# Tiling under dishwasher good or bad idea?



## BigJim (Sep 2, 2008)

Either way, you will need to have clearance to get the dishwasher out/in. If the tile is too high the dishwasher is just there, no getting it out, but if the tile is too tall, you won't get the dishwasher back under the top if tiled under dishwasher.


----------



## flyingron (Dec 15, 2020)

It's a mixed bag. I like tiling under the dishwasher as it makes it easier to move out and also more convenient to clean.


----------



## Half-fast eddie (Sep 19, 2020)

If you don’t want to spend the money for tile, you could pull the dishwasher out and lay down a piece of plywood thats approx the same thickness as the tile. That way you won’t be cursing the tile installer when it comes time to replace the DW. In my opinion, it’s not an option, you have to level the finished floor surface. And i think the tiler is lazy, doesn’t want to work in the cramped hole.


----------



## Mike Milam (Mar 3, 2017)

Half-fast eddie said:


> If you don’t want to spend the money for tile, you could pull the dishwasher out and lay down a piece of plywood thats approx the same thickness as the tile. That way you won’t be cursing the tile installer when it comes time to replace the DW. In my opinion, it’s not an option, you have to level the finished floor surface. And i think the tiler is lazy, doesn’t want to work in the cramped hole.


Agree 100%


----------



## ken33xx (Jul 20, 2018)

O.k. I spoke with the tile vendor. They will remove the DW and tile underneath.

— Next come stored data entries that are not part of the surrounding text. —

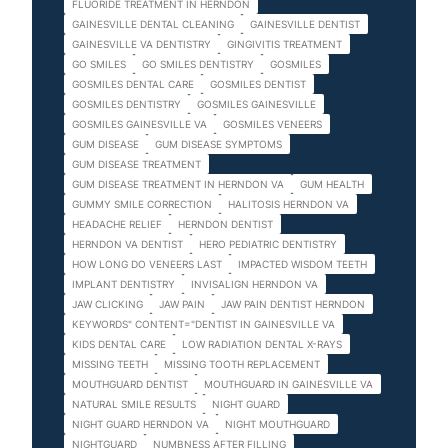
FLUORIDE TREATMENT IN HERNDON
GAINESVILLE DENTAL CLEANING
GAINESVILLE DENTIST
GAINESVILLE VA DENTISTRY
GINGIVITIS TREATMENT
GO SMILES
GO SMILES DENTISTRY
GOSMILES
GOSMILES DENTAL CARE
GOSMILES DENTIST
GOSMILES DENTISTRY
GOSMILES GAINESVILLE
GOSMILES GAINESVILLE VA
GOSMILES VENEERS
GUM DISEASE
GUM DISEASE SYMPTOMS
GUM DISEASE TREATMENT
GUM DISEASE TREATMENT IN HERNDON VA
GUM HEALTH
GUMMY SMILE CORRECTION
HALITOSIS HERNDON VA
HEADACHE RELIEF
HERNDON DENTIST
HERNDON VA DENTIST
HERO PEDIATRIC DENTISTRY
HOW LONG DO VENEERS LAST
IMPACTED WISDOM TEETH
IMPLANT DENTISTRY
INVISALIGN HERNDON VA
JAW CLICKING
JAW PAIN
JAW PAIN DENTIST HERNDON
KEYWORDS" CONTENT="DENTIST IN GAINESVILLE VA
KIDS DENTAL CARE
LOW RADIATION DENTAL X-RAYS
MISSING TEETH
MISSING TOOTH REPLACEMENT
MOUTHGUARD DENTIST
MOUTHGUARD IN GAINESVILLE VA
NATURAL SMILE RESULTS
NIGHT GUARD
NIGHT GUARD HERNDON VA
NIGHT MOUTHGUARD
NIGHTGUARD
NUMBNESS AFTER FILLING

Thanks everyone for your help!!


----------



## Old Thomas (Nov 28, 2019)

Good, that is the best way.


----------



## Half-fast eddie (Sep 19, 2020)

ken33xx said:


> They will remove the DW and tile underneath.


And that should be included in their original price ... should not be additional cost.


----------



## Domo (Nov 9, 2018)

Horror story - I was called to remove a dishwasher at a very nice home in Hawaii where I was a licensed remodeling contractor. The cabinetry was all Koa - very expensive. Sadly, the kitchen cabinets were installed years earlier and the dishwasher was installed at that time. Years later they changed their flooring to a rough Mexican tile which was very thick and installed over the existing tile surface... They did not remove the dishwasher and simply tiled tight up against its lower frame (nice!).

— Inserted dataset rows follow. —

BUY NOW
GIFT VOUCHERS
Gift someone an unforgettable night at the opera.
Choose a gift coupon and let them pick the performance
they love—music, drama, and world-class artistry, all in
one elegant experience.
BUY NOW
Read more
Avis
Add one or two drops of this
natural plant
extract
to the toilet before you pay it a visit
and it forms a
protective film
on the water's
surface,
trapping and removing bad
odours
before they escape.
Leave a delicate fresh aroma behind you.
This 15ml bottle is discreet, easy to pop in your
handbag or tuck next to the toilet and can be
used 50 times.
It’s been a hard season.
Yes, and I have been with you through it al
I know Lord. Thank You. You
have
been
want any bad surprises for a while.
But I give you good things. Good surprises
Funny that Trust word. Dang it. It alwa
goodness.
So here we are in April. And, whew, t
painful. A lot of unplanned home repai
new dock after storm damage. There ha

So, as I discovered, even with the feet of the dishwasher removed the unit could not be pulled out of space that was left between the top of the new tile and the bottom of the granite countertops - ooops...

I could not safely remove the countertops with 100% confidence - and, even if I did succeed any replacement dishwasher would eventually fail and require the countertop to be removed in it's future - or, I was going to have to build up all of the base cabinet tops so the countertop could be put back on higher than original - and, of course there was tiled backsplash so the issue got pretty expensive from that approach...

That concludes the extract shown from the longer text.